Child and adolescent psychiatrists recommend that if one or more of these signs occurs, parents need to talk to their child about their concerns and seek professional help when the concerns persist:
- Changes in eating and sleeping habits.
- Withdrawal from friends, family, and regular activity.
- Violent actions, rebellious behavior or running away.
- Drug and alcohol use
- Unusual neglect of personal appearance.
- Marked personality change
- Persistent boredom, difficulty concentrating, or decline in the quality of schoolwork.
- Frequent complaints about physical symptoms, often related to emotions, such as stomach aches, headaches, fatigue, etc.
- Loss of interest in pleasurable activities.
- Not tolerating praise or rewards.
A teenager who is contemplating suicide may also …
- Complain of being “rotten inside.”
- Put his or her affairs in order – give away possessions, clean his/her room, throw belongings.
- Become suddenly cheerful after a period of depression.
- Give verbal hints with statements such as “I won’t be a problem for you much longer”; “Nothing matters”; “I won’t see you again.”
Caregivers must understand that they are NOT mental health experts and may need to refer someone to a specialist. At the same time, there are specific indicators we may watch for that indicate a potential for suicide and take appropriate measures to intervene.
“Constriction” refers to a narrowing, funneling focus of attention by an individual on the pain or overwhelming desperation he/she is feeling. It is this pain that consumes the individual’s thoughts. This leads to a sense of hopelessness, helplessness, and powerlessness which converge together in the mind of the individual. This results in focused expressions of desperation used by a suicidal individual, as in the expression, “Suicide is my only way out.”

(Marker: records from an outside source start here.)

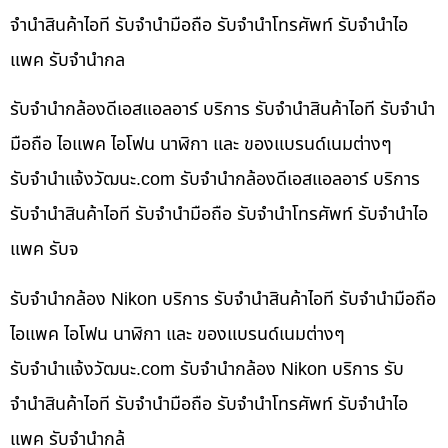
จำนำสินค้าไอที รับจำนำมือถือ รับจำนำโทรศัพท์ รับจำนำไอ
แพค รับจำนำกล
รับจำนำกล้องดีเอสแอลอาร์ บริการ รับจำนำสินค้าไอที รับจำนำ
มือถือ ไอแพค ไอโฟน นาฬิกา และ ของแบรนด์เนมต่างๆ
รับจํานําแจ้งวัฒนะ.com รับจำนำกล้องดีเอสแอลอาร์ บริการ
รับจำนำสินค้าไอที รับจำนำมือถือ รับจำนำโทรศัพท์ รับจำนำไอ
แพค รับจ
รับจำนำกล้อง Nikon บริการ รับจำนำสินค้าไอที รับจำนำมือถือ
ไอแพค ไอโฟน นาฬิกา และ ของแบรนด์เนมต่างๆ
รับจํานําแจ้งวัฒนะ.com รับจำนำกล้อง Nikon บริการ รับ
จำนำสินค้าไอที รับจำนำมือถือ รับจำนำโทรศัพท์ รับจำนำไอ
แพค รับจำนำกล้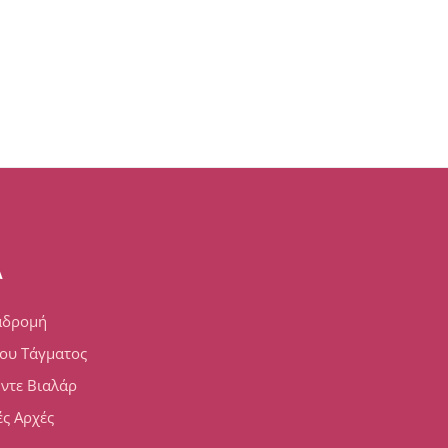
A
αδρομή
ου Τάγματος
 ντε Βιαλάρ
ς Αρχές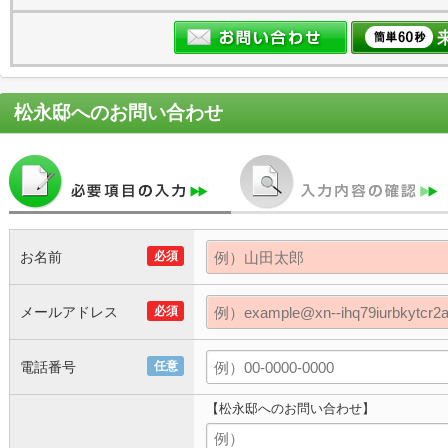
松永邸
へのお問い合わせ
お名前
必須
メールアドレス
必須
電話番号
任意
【松永邸へのお問い合わせ】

Severe stress can overwhelm an individual’s ability to cope and suicide becomes a possibility. Stress factors include:
- Significant family events: suicide of a parent, spouse or loved one; death of a spouse or child; death of a parent; divorce or separation from a spouse (or parents); remarriage of former spouse (or parents).

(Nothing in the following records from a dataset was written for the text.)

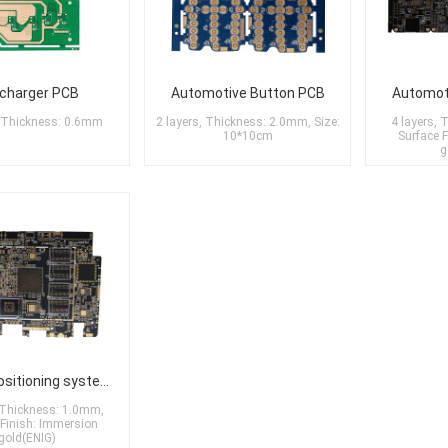
 charger PCB
Automotive Button PCB
Automoti
, Thickness: 0.6mm
2 layers, Thickness: 2.0mm, Size:
4 layers,
10*10cm
Surface 
g
Car GPS positioning system PCB
, Thickness: 1.0mm,
 Finish: Immersion
gold(ENIG)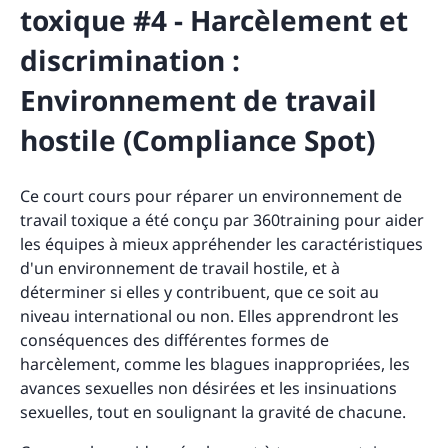
toxique #4 - Harcèlement et
discrimination :
Environnement de travail
hostile (Compliance Spot)
Ce court cours pour réparer un environnement de
travail toxique a été conçu par 360training pour aider
les équipes à mieux appréhender les caractéristiques
d'un environnement de travail hostile, et à
déterminer si elles y contribuent, que ce soit au
niveau international ou non. Elles apprendront les
conséquences des différentes formes de
harcèlement, comme les blagues inappropriées, les
avances sexuelles non désirées et les insinuations
sexuelles, tout en soulignant la gravité de chacune.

- Relationship issues: breakup with significant other; lack of meaningful attachments; belief that one is not wanted by others.
- Medical & health related issues: serious illnesses, loss of health, becoming disabled, psychiatric illness; history of suicidal behavior.
- Issues of abuse and victimization: emotional and physical abuse; domestic violence, sexual abuse or rape.
- Substance abuse: self, family members.
- Educationally related issues: moving to a new school or geographical location; pressure from high achievers; learning disabilities; school work failure; college rejections; rejection from class mates.
- Other significant life events and interpersonal stressors: running away from home; sexual identity crisis; sense of rejection or alienation; low self-esteem; feelings of powerlessness, hopelessness; rigidity and perfectionism; loss of identity and status; financial setback and crisis; loss of employment or retirement.
- Crime and violence: disciplinary crisis; arrest and incarceration; victim of violence or crime; presence of a gun in the home; witnessing a violent event.
Progressive Stages of Suicide
Stressful events …
Suicidal thoughts …
Suicidal plans …
Suicidal preparation …
D – Depressed mood
A – Abuse of alcohol and drugs
N – Negativity
G – Giving away possessions
E – Estrangement
R – Rebellious behavior
(The numbers on the left indicate progressive stages of risk. The text on the right represent behavioral/verbal clues and associated inquiries.)
0-2: Suicidal ideology is expressed. Directly, in response to a question such as “Are you thinking about killing yourself?” Indirectly, implied by statements such as, “It’s just not worth it anymore” or “I can’t take any more.”
3-5: Suicide method is identified. In response to the question, “How would you do it?,” or the spontaneous revelation that the individual has a specific method to carry out suicide; along with the availability/capability of carrying it out.
6-8: A location is specified. In response to the question “Where would you go to do this?” or they otherwise identify the place where they are thinking about ending their life.
9-10: A specific time is identified. In response to the question, “When do you plan to do this?”